The lectionary selects First Readings for the Sundays of Lent that retell the history of God’s love for Israel. This Sunday’s reading exhorts people to bring to God first fruits from their harvest as thank offerings. This law tells the individual to thank God not only for what God has provided in this year’s harvest but for all God has done for the whole people of Israel from their beginning.
This reading invites us to remember that our faith history begins not with Jesus but with the Spirit at work in the history of a people from the wandering of Abraham and Sarah into Canaan (2000 B.C.) through the exodus (1200s) and conquest of the land flowing with milk and honey (1100s).
Thank God with first fruits.
Moses told the people: “The priest shall then receive the basket from you and shall set it in front of the altar of the Holy One, your God. Then you shall declare before the Holy One, your God, ‘My parents were wandering Arameans who went down to Egypt with a small household and lived there as aliens. But there they became a nation great, strong, and numerous.
‘When the Egyptians maltreated and oppressed us, imposing hard labor upon us, we cried to the Holy One, the God of our ancestors, and God heard our cry and saw our affliction, our toil, and our oppression.
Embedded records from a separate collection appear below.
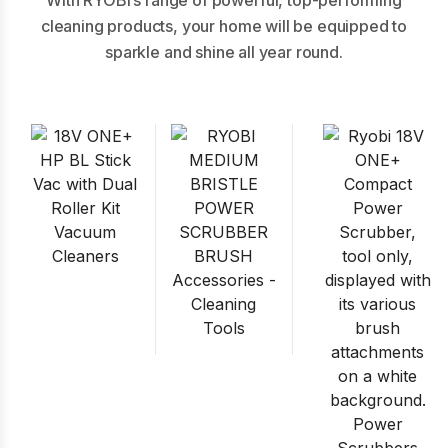
With RYOBI’s range of powerful, top-performing
cleaning products, your home will be equipped to
sparkle and shine all year round.
Vacuum
Cleaners
Accessories -
Cleaning
Tools
Power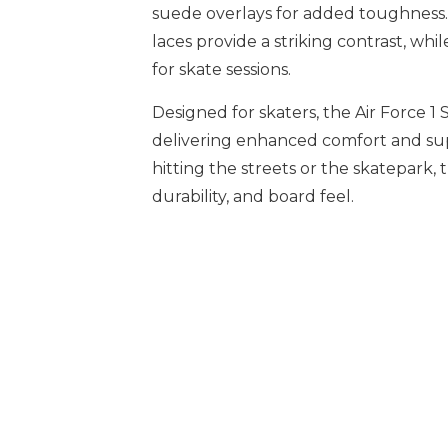
suede overlays for added toughness
laces provide a striking contrast, wh
for skate sessions.
Designed for skaters, the Air Force 1
delivering enhanced comfort and su
hitting the streets or the skatepark, 
durability, and board feel.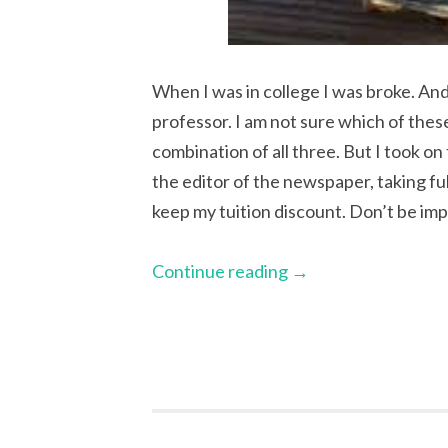
When I was in college I was broke. And
professor. I am not sure which of the
combination of all three. But I took on
the editor of the newspaper, taking ful
keep my tuition discount. Don’t be im
Continue reading
→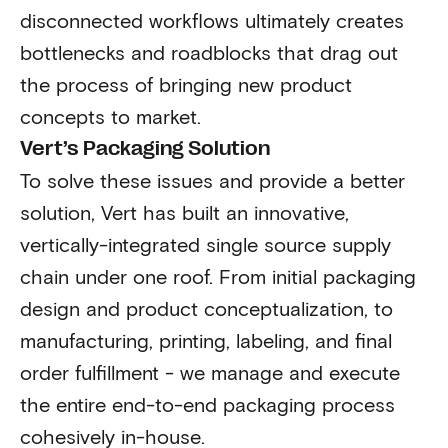
disconnected workflows ultimately creates
bottlenecks and roadblocks that drag out
the process of bringing new product
concepts to market.
Vert’s Packaging Solution
To solve these issues and provide a better
solution, Vert has built an innovative,
vertically-integrated single source supply
chain under one roof. From initial packaging
design and product conceptualization, to
manufacturing, printing, labeling, and final
order fulfillment - we manage and execute
the entire end-to-end packaging process
cohesively in-house.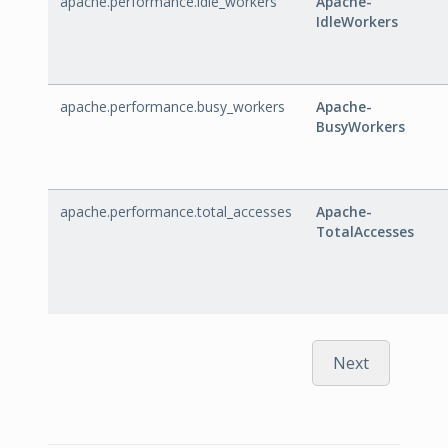
apache.performance.idle_workers
Apache-
IdleWorkers
apache.performance.busy_workers
Apache-
BusyWorkers
apache.performance.total_accesses
Apache-
TotalAccesses
Next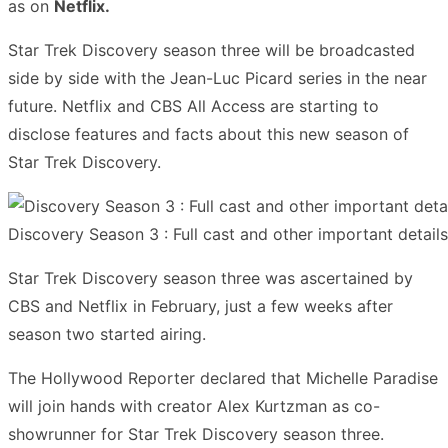
as on
Netflix.
Star Trek Discovery season three will be broadcasted
side by side with the Jean-Luc Picard series in the near
future. Netflix and CBS All Access are starting to
disclose features and facts about this new season of
Star Trek Discovery.
Discovery Season 3 : Full cast and other important detail
Star Trek Discovery season three was ascertained by
CBS and Netflix in February, just a few weeks after
season two started airing.
The Hollywood Reporter declared that Michelle Paradise
will join hands with creator Alex Kurtzman as co-
showrunner for Star Trek Discovery season three.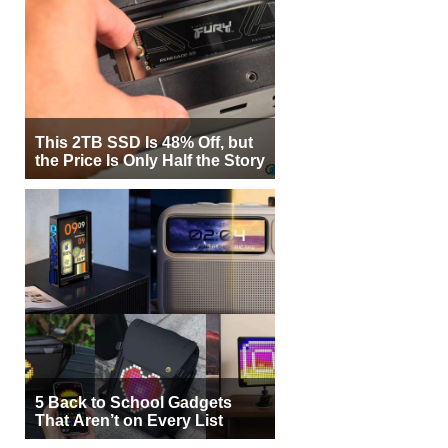
This 2TB SSD Is 48% Off, but
the Price Is Only Half the Story
5 Back to School Gadgets
That Aren’t on Every List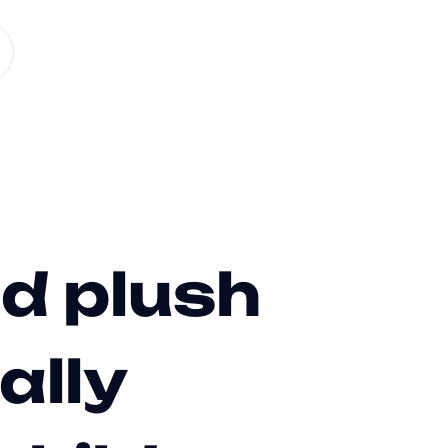
d plush
ally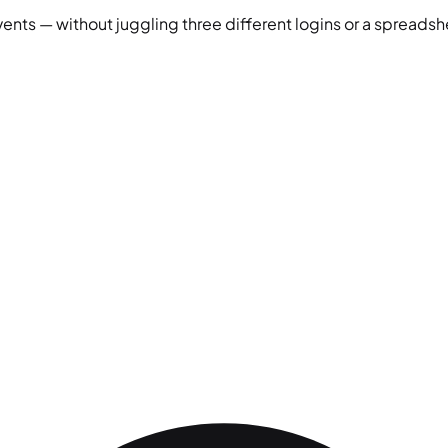
vents — without juggling three different logins or a spreadshe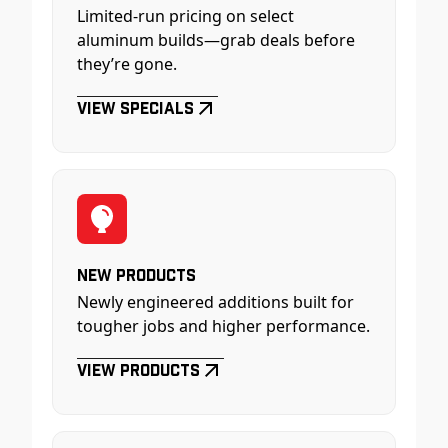
Limited-run pricing on select
aluminum builds—grab deals before
they’re gone.
View Specials
New Products
Newly engineered additions built for
tougher jobs and higher performance.
View Products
God brought us out of Egypt with a strong hand and outstretched arm, with terrifying power, with signs and wonders; and bringing us into this country, God gave us this land flowing with milk and honey. Therefore I have now brought you the first fruits of the products of the soil which you, O Holy One, have given me.’
“And having set them before the Holy One, your God, you shall bow down in God’s presence. Then you and your family, together with the Levite and the aliens who live among you, shall make merry over all these good things which the Holy One, your God, has given you.”
Deuteronomy 26.4-10
- How do you make gratitude part of your daily life?